In its eight years of existence, Bitcoin has dealt (and continues to) with skepticism, especially as its arrival challenged the idea of centralized authority. It brought with it a wave of cryptocurrencies. Regulators around the world have worked hard to frame appropriate guidelines. The response towards Bitcoin has been mixed, with some countrys banning it outright; a few embracing it; and the majority somewhat indifferent. Now, Bitcoin has earned acceptance and become more legitimate. It has created a niche for itself in the financial ecosystem. We take a look at how Bitcoins can be a part of an individual’s retirement portfolio, and should investors consider it. (Related reading, see: Bitcoin: Current And Future Legal Framework)

Bitcoins, Slowly Maturing

Although traditional investment vehicles continue to dominate the markets, the challenging financial climate has turned investors to look for alternatives. In recent times, fears of slowdown in the Chinese economy and events like Brexit led to many to flock around gold and bitcoins. This is not a new phenomenon; a report by McKinsey states that, “Global alternative investments across retail and institutional segments doubled in AUM between 2005 and 2011, to $6.5 trillion. This represents a compound annual growth rate of 14% over the period, far outstripping the growth of traditional asset classes.” This reflects that alternative investments are seen as a rescuer during crisis.

Although Bitcoin is relatively new among the available investment alternatives, it is fast rising in popularity and inching towards the mainstream. Interestingly, despite all concerns such as volatility in its price or ambiguity about its future, Bitcoin-related ventures have attracted huge investments and it has been endorsed by new partnerships with regular payment gateways. This is primarily because many believe that Bitcoin is similar to how the internet was in its initial years. Like all technology, it has a dark side to it (the internet dark web, for example). Among its advantages, Bitcoin offers a quick, cheap and efficient medium for transactions. It is becoming popular especially in regions which suffer from inadequate banking facilities. It is being used by speculators and investors to gain from price patterns and by many for making payments and transfers. According to a recent report, “In the Bitcoin network, for example, the average processing fee for a Bitcoin transaction is 0.04 cents, compared to more than 0.35 cents for a typical credit card transaction.” (Related reading, see more: Bitcoin Use Surges 33% a Month in Caribbean Amid Bank Flight)

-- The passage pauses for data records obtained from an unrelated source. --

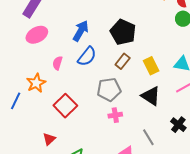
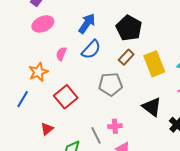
yellow rectangle: (151, 66) -> (154, 64), size x1.4
black triangle: (151, 96) -> (152, 107), moved
blue line: (16, 101) -> (23, 99), moved
pink cross: (115, 115) -> (115, 126), moved
gray line: (148, 137) -> (96, 135), moved

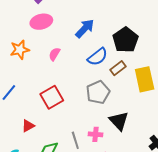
blue semicircle: (91, 49) -> (98, 57), moved
orange star: (38, 72) -> (20, 50), moved
gray pentagon: (111, 84) -> (98, 92), turned -30
black triangle: (152, 107) -> (119, 121), moved

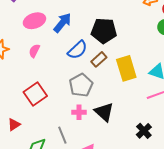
pink ellipse: (41, 22) -> (34, 21), moved
black pentagon: (125, 40) -> (104, 31), turned -30
pink cross: (95, 134) -> (79, 112), moved

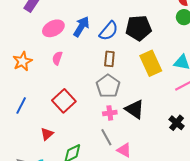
black pentagon: (104, 31) -> (139, 28), moved
blue semicircle: (77, 50) -> (109, 31), moved
brown rectangle: (99, 59) -> (109, 59), moved, turned -35
gray line: (62, 135) -> (106, 137), moved

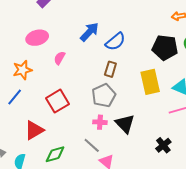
pink ellipse: (53, 28) -> (37, 38), moved
black pentagon: (139, 28) -> (165, 48), moved
orange star: (22, 61) -> (22, 70), moved
red triangle: (47, 134) -> (34, 130), size x1.5
gray line: (106, 137) -> (92, 145), turned -30

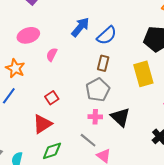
orange star: (22, 70) -> (15, 68), turned -30
red square: (57, 101) -> (52, 98), size x0.6
red triangle: (34, 130) -> (42, 124), moved

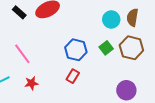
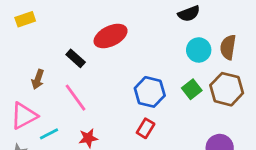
black rectangle: (19, 12) -> (76, 58), moved

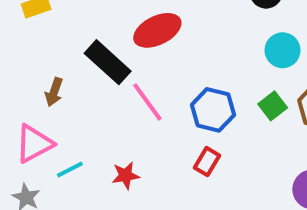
black rectangle: (76, 58) -> (108, 62), size x1.6
pink line: (76, 98) -> (147, 102), moved

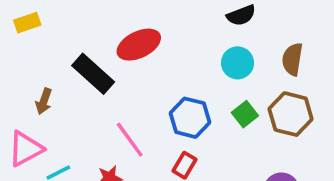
cyan circle: (283, 50) -> (238, 63), moved
pink line: (147, 102) -> (130, 140), moved

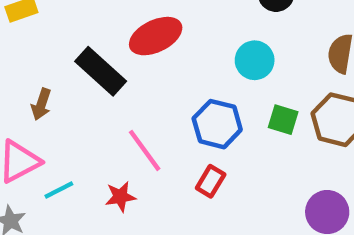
cyan circle: (238, 63) -> (255, 60), moved
green square: (245, 114) -> (283, 120), turned -35

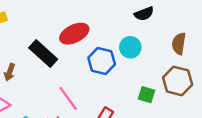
green square: (283, 120) -> (146, 95), moved
blue hexagon: (217, 124) -> (102, 61), moved

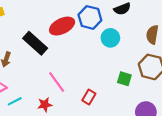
blue hexagon: (102, 61) -> (90, 17), moved

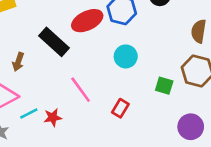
cyan circle: (110, 38) -> (126, 56), moved
red star: (45, 105) -> (53, 117), moved

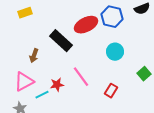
green square: (164, 86) -> (144, 74), turned 32
red star: (53, 117) -> (57, 85), moved

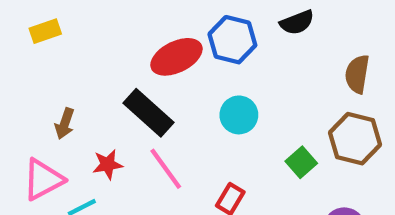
black rectangle: (61, 41) -> (149, 113), moved
red star: (57, 85) -> (108, 164), moved

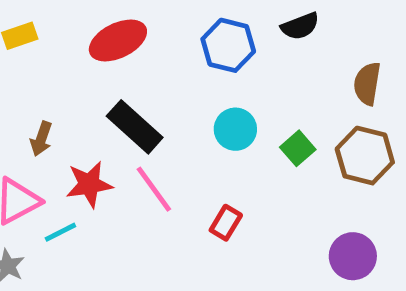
red ellipse: (176, 57) -> (118, 41), moved
green square: (301, 162) -> (298, 148), moved
red star: (108, 164) -> (89, 184), size x1.4

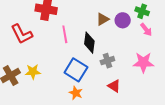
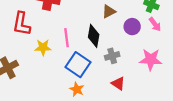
purple circle: (123, 20) -> (132, 27), moved
red L-shape: (22, 34) -> (21, 24), turned 35
pink line: (65, 34) -> (66, 38), moved
yellow star: (33, 72) -> (43, 47), moved

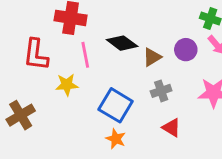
brown triangle: (109, 11) -> (152, 57), moved
black diamond: (94, 36) -> (122, 43), moved, turned -60
pink line: (66, 38) -> (85, 55), moved

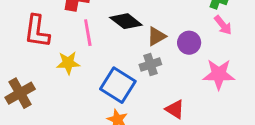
purple circle: (186, 50) -> (189, 43), moved
gray cross: (161, 91) -> (150, 64), moved

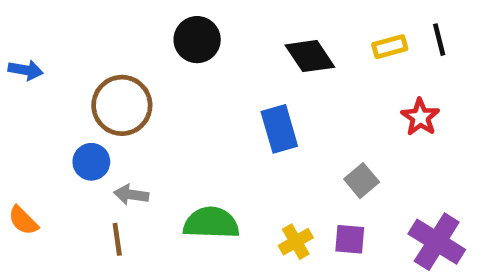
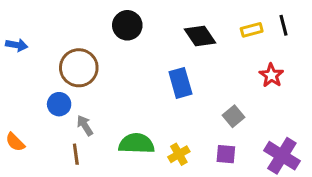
gray arrow: (131, 195) -> (85, 125), turned 50
yellow cross: (296, 242) -> (179, 154), moved

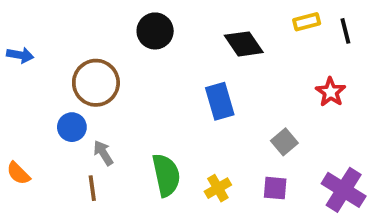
yellow rectangle: (252, 30) -> (307, 22), moved
green semicircle: (136, 144) -> (166, 175), turned 76

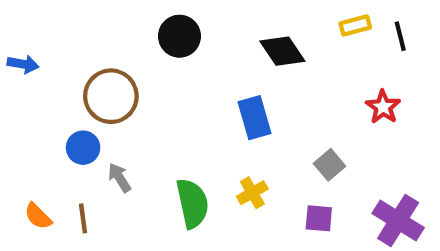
orange semicircle: (18, 173) -> (38, 216), moved
brown line: (92, 188) -> (83, 218), moved
yellow cross: (218, 188) -> (252, 193), moved

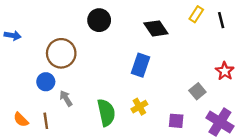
yellow rectangle: (355, 25) -> (196, 14), turned -42
red star: (383, 107) -> (225, 71), moved
blue rectangle: (254, 118) -> (141, 65), turned 35
gray square: (329, 165) -> (197, 91), moved

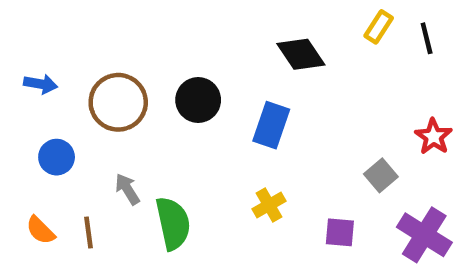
black circle: (99, 20) -> (198, 100), moved
blue arrow: (13, 36) -> (41, 84), moved
blue circle: (46, 82) -> (57, 157), moved
green semicircle: (106, 113) -> (173, 223), moved

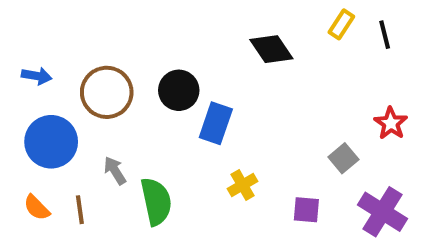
blue rectangle: (271, 125) -> (216, 123), moved
blue circle: (57, 157) -> (51, 142), size x1.6

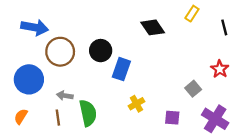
black line: (385, 35) -> (224, 27), moved
blue arrow: (37, 76) -> (35, 27), moved, size x1.6
gray arrow: (115, 171) -> (65, 96), turned -49
orange semicircle: (37, 208) -> (21, 116), turned 77
brown line: (80, 210) -> (58, 118), moved

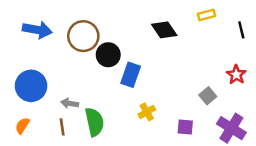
yellow rectangle: (192, 14) -> (206, 15), turned 42
brown circle: (60, 52) -> (83, 36), moved

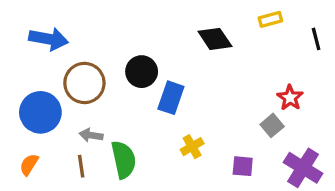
brown circle: (83, 36) -> (84, 83), moved
red star: (236, 75) -> (290, 98), moved

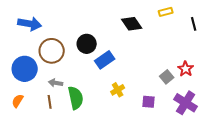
blue rectangle: (171, 98) -> (105, 60), turned 36
red star: (290, 98) -> (186, 69), moved

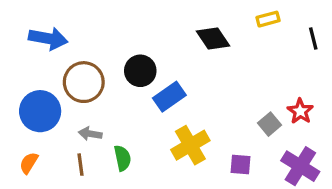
yellow cross: (118, 90) -> (190, 145), size x1.6
green semicircle: (76, 98) -> (123, 158), size x0.7

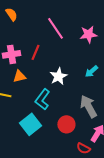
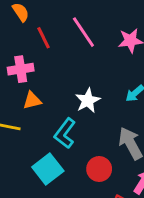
red line: (35, 52) -> (43, 38), moved, turned -49

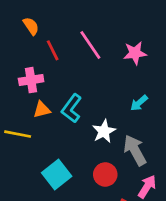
white star: (88, 101) -> (104, 131), moved
cyan L-shape: (65, 133) -> (72, 108), moved

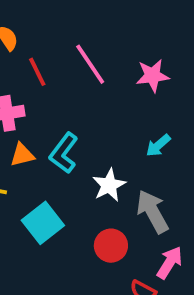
cyan square: (57, 174) -> (43, 223), moved

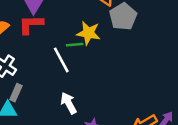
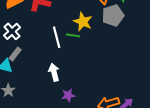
green line: (75, 45) -> (73, 35), moved

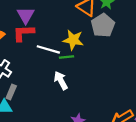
white line: (57, 37) -> (48, 49), moved, turned -45
white arrow: (54, 72) -> (61, 81), moved

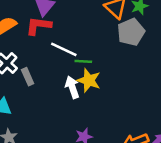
yellow star: (73, 40) -> (89, 80), moved
gray rectangle: (11, 92) -> (28, 77), moved, turned -56

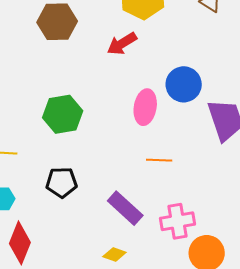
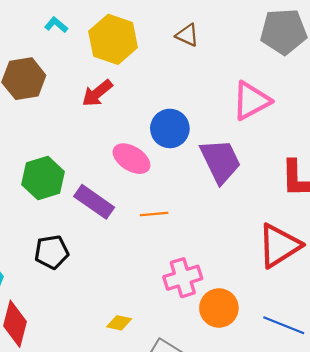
pink ellipse: (145, 107) -> (131, 159), turned -60
purple rectangle: (125, 208) -> (94, 202), moved

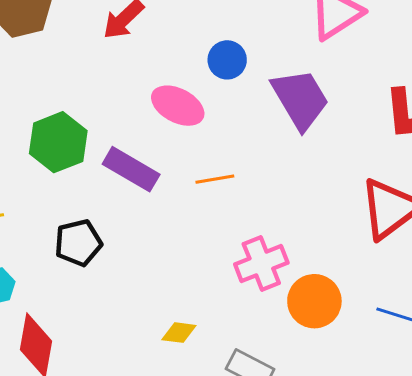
blue circle: (170, 128) -> (227, 60), size x0.7

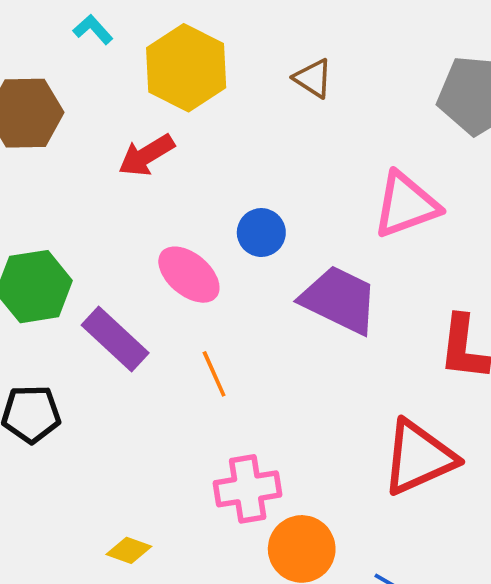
purple trapezoid: (300, 99) -> (339, 300), turned -46
orange line: (215, 179) -> (214, 374), turned 63

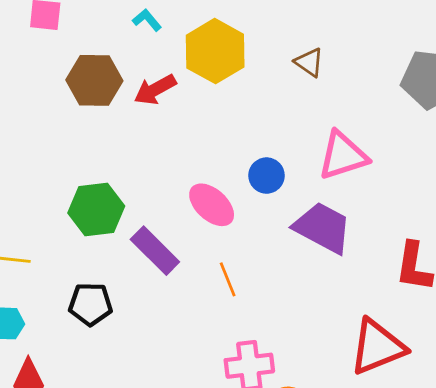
red arrow: (146, 155) -> (155, 90), moved
pink triangle: (406, 205) -> (343, 156), moved

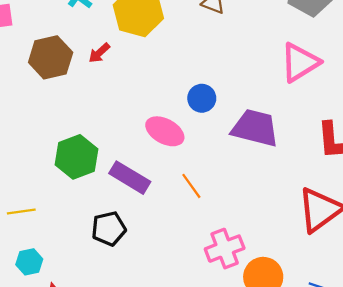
red arrow: (155, 90) -> (99, 53), size x0.7
pink triangle: (343, 156) -> (300, 62), moved
black pentagon: (90, 304) -> (109, 229), moved

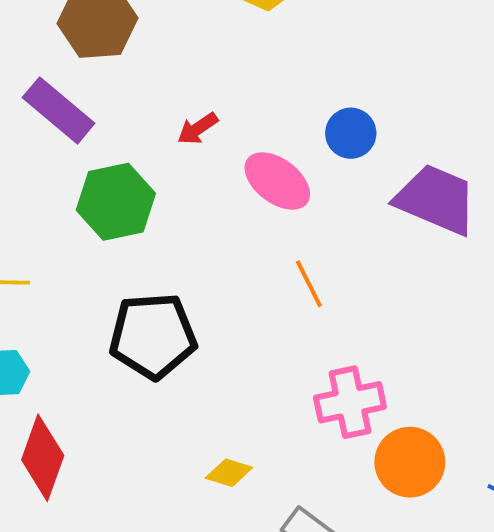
red arrow: (99, 53) -> (198, 129), moved
purple rectangle: (130, 178) -> (59, 110), moved
black pentagon: (109, 229) -> (153, 336), size x1.4

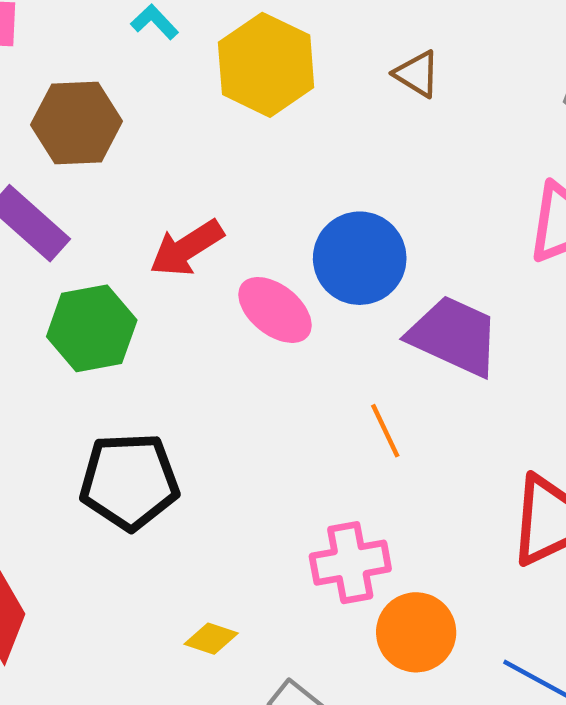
red arrow: (198, 129) -> (187, 248), size x1.6
blue circle: (351, 133) -> (360, 258), size x1.6
orange line: (309, 284) -> (385, 431), moved

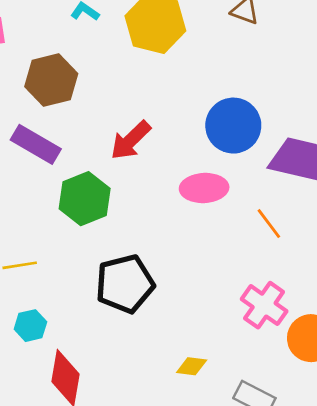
pink ellipse: (275, 310) -> (204, 188), moved, turned -30
pink cross: (350, 563) -> (264, 305), turned -33

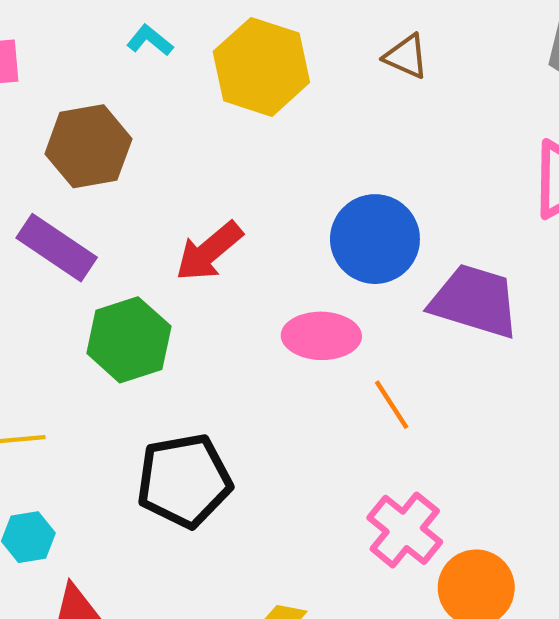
orange line: (269, 224) -> (392, 405), moved

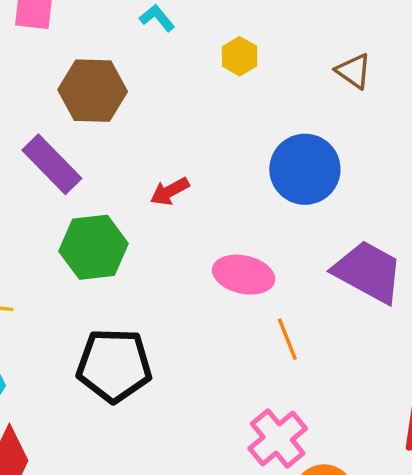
yellow hexagon: (261, 67) -> (240, 56), size x0.5
blue circle: (375, 239) -> (305, 169), moved
red arrow: (209, 251) -> (170, 191), size x0.7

Bitcoin has shown great power in times of financial chaos and is being viewed as a solid diversification instrument. However, its price volatility has kept many away from dipping their toes. But now, Bitcoins can be added to one’s retirement portfolio which can circumvent the issue of short-term price volatility while adding a new flavor to one’s portfolio.

How To Add Bitcoins?

The majority of individual retirement accounts or simply IRAs are managed by custodians or trustees for investors - mostly banks or broker-dealers and have stocks, bonds, mutual funds and certificate of deposits (CDs) as their investment vehicle. Examples of such accounts are traditional IRA, Roth IRA, Simplified Employee Pension (SEP) IRA, and Savings Incentive Match Plan for Employees (SIMPLE) IRA.

However, outside of these traditional assets, there lies great opportunity for diversification by purchasing and holding assets such as real estate, promissory notes, tax lien certificates, private placement securities, gold and even Bitcoins. Investors can take the route of self-directed IRAs through custodians and trustees. The process to add Bitcoins to your self-directed IRA is simple and fast. It involves opening a self-directed IRA through a secure e-sign application; then the new account is funded via a rollover or transfer. Finally, the investor needs to complete a Bitcoin allocation order. The regulations followed by self-directed IRAs are the same as regular IRAs, which means you cannot access your money until you are 59 ½ years old, or face a penalty for early withdrawal. However, self-directed IRAs place an investor in charge of his investment decisions. Edmund C. Moy Former Director, U.S. Mint and BitcoinIRA’s Chief Strategist believes that “Bitcoin puts the power to create money back into the people’s hands. Furthermpre, “…like gold, investing bitcoins in an IRA functions best as a small part of a balanced portfolio.”

The Bottom Line

Overall, the benefit of diversification, increasing risk appetite, the desire for higher returns and the availability of innovative products have drawn investors towards alternative’s such as Bitcoins and self-directed IRAs can be a good vehicle to get access them for longer-term with tax advantages. While a small exposure to Bitcoins for over the long-term via these self-directed IRAs can be a rewarding bet, investors must consider the speculative nature of bitcoins; rules and penalties that apply to self-directed IRAs; as well as the evolving nature of regulations towards virtual currencies before taking a plunge.